I read the transcript. Just now I went back and read the paragraphs to see if I was missing relevant information, but I wasn't.
You can't tell me that's not an effective lesson he's put together.
Well, you've hamstrung me before we begin, but I'll roll with the spirit and tell you what would happen if the teacher executed this brilliant lesson plan in almost any math class I ever took. And I went to nationally-recognized schools.
25 kids in the class, call 'em 10 year olds.
Around eight of them are so far ahead of their peers that they essentially haven't learned a single new thing in actual math class since first grade and therefore aren't paying attention (or if they are, "What column is that?" the hundreds column, you stupid fuck. get me out of here)... if the teacher is lucky they're shy types, if not, the lesson is likely to end before it begins. I was an extremely clever bored kid and when the mood struck me (read: the teacher recklessly confiscated my copy of Lord of the Rings) in elementary school the class simply couldn't begin until I had been absented to the principal. Fuck 'em, even after all these years...
Moving on, maybe 10 more are bad at math and know it (and yes, faux-inclusive education movement aside, it is absolutely possible to be 'bad at math' no matter how hard you try -- though note this can be different from being able to do most math). Therefore they don't really want to answer questions, even seemingly easy ones. They know there's a trick somewhere, or the questions wouldn't be asked; they know they suck at math; they know they aren't saying a word until called on explicitly. They've been burned before. Probably some of them are asleep because their rich parents have long since bought them tutors: the tutors will report to mom if they sleep at tutoring, but the overworked teacher (probably) won't notice, so.... Without realizing it they've taught themselves rudimentary logic, but that's an irony for a different post.
The next group, six kids, the ones whose existence means no sane public school teacher will ever try this exercise.
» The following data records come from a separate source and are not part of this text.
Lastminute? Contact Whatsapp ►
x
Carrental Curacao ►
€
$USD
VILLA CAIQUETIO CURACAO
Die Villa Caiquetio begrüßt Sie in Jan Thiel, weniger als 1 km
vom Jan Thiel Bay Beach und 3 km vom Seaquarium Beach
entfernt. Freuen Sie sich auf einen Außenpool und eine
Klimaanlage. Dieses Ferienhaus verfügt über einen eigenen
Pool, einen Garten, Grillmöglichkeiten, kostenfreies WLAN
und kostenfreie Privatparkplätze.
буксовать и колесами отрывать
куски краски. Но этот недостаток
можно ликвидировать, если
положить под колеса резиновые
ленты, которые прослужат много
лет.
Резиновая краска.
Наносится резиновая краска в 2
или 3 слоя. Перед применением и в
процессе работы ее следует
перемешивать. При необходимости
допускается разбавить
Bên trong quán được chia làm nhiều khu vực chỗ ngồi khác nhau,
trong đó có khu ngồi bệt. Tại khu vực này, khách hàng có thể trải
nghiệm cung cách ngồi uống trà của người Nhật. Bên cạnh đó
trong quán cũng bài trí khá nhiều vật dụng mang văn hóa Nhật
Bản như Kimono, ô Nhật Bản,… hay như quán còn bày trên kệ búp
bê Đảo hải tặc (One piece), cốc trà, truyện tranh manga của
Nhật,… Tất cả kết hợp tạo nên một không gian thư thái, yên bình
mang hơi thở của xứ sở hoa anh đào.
The teacher asks how many ways you can write zero, and they shout back answers like 'fart'. The whole day is wasted sorting things out.
And finally, if all other obstacles have been miraculously surmounted, every class has a Hermione or two. That's the true issue with teaching by the Socratic method in a classroom environment: one overzealous and under-socialized kid will answer every single question before anyone else has even bothered to think about them. And once that happens, you lose any of the middle 10 who may know some of the answers (or may be capable of reasoning to them, slowly), but are too worried about being dumber than Hermione to shout them out. You also provide a focus for the latent envious cruelty (the sort only children ever truly use) of the group of six, and the out-of-class bullying worsens.
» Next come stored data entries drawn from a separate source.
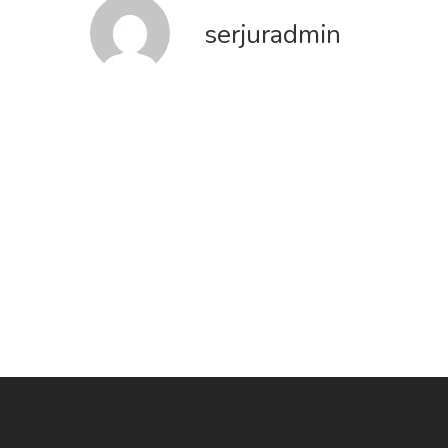
serjuradmin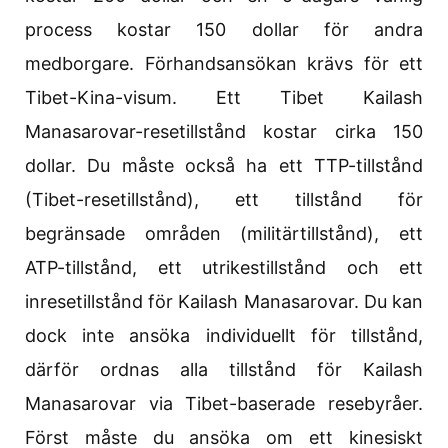
process kostar 150 dollar för andra
medborgare. Förhandsansökan krävs för ett
Tibet-Kina-visum. Ett Tibet Kailash
Manasarovar-resetillstånd kostar cirka 150
dollar. Du måste också ha ett TTP-tillstånd
(Tibet-resetillstånd), ett tillstånd för
begränsade områden (militärtillstånd), ett
ATP-tillstånd, ett utrikestillstånd och ett
inresetillstånd för Kailash Manasarovar. Du kan
dock inte ansöka individuellt för tillstånd,
därför ordnas alla tillstånd för Kailash
Manasarovar via Tibet-baserade resebyråer.
Först måste du ansöka om ett kinesiskt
End result? Class destroyed, Hermione crying or dead, smart kids even more jaded (cough), teacher still making $13/hr after taxes and retirement contribution.
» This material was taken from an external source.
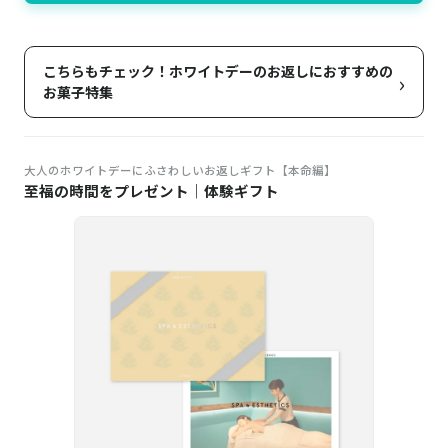
こちらもチェック！ホワイトデーのお返しにおすすめの
›
お菓子特集
大人のホワイトデーにふさわしいお返しギフト【本命編】
至福の時間をプレゼント｜体験ギフト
I don't know what schools you went to, where, or when, or your kids either, but look me in the eye and tell me my scenario isn't more realistic than the author's. His is, at best, a lucky edge case; mine is the drudgy reality in the majority of public schools.
And with my tongue out of my cheek (mostly...), what I meant by my first comment is that the Socratic method is wonderful for convincing someone in a one-on-one environment to change their point of view on a subject, because people do not change their mindsets from without. (You'll note that this is how it was applied... by Socrates.)
But it was not meant for a group setting. It might work if every member of the group was for some reason deeply invested in the process of finding truth, but that just don't happen in fifth-grade math.
Which is why I have ever preferred the lecture. If a student wants to pay attention, they will; if not, they don't have to! But I'm not a teacher and could never be. My claim to expertise is only that I went to an American public school.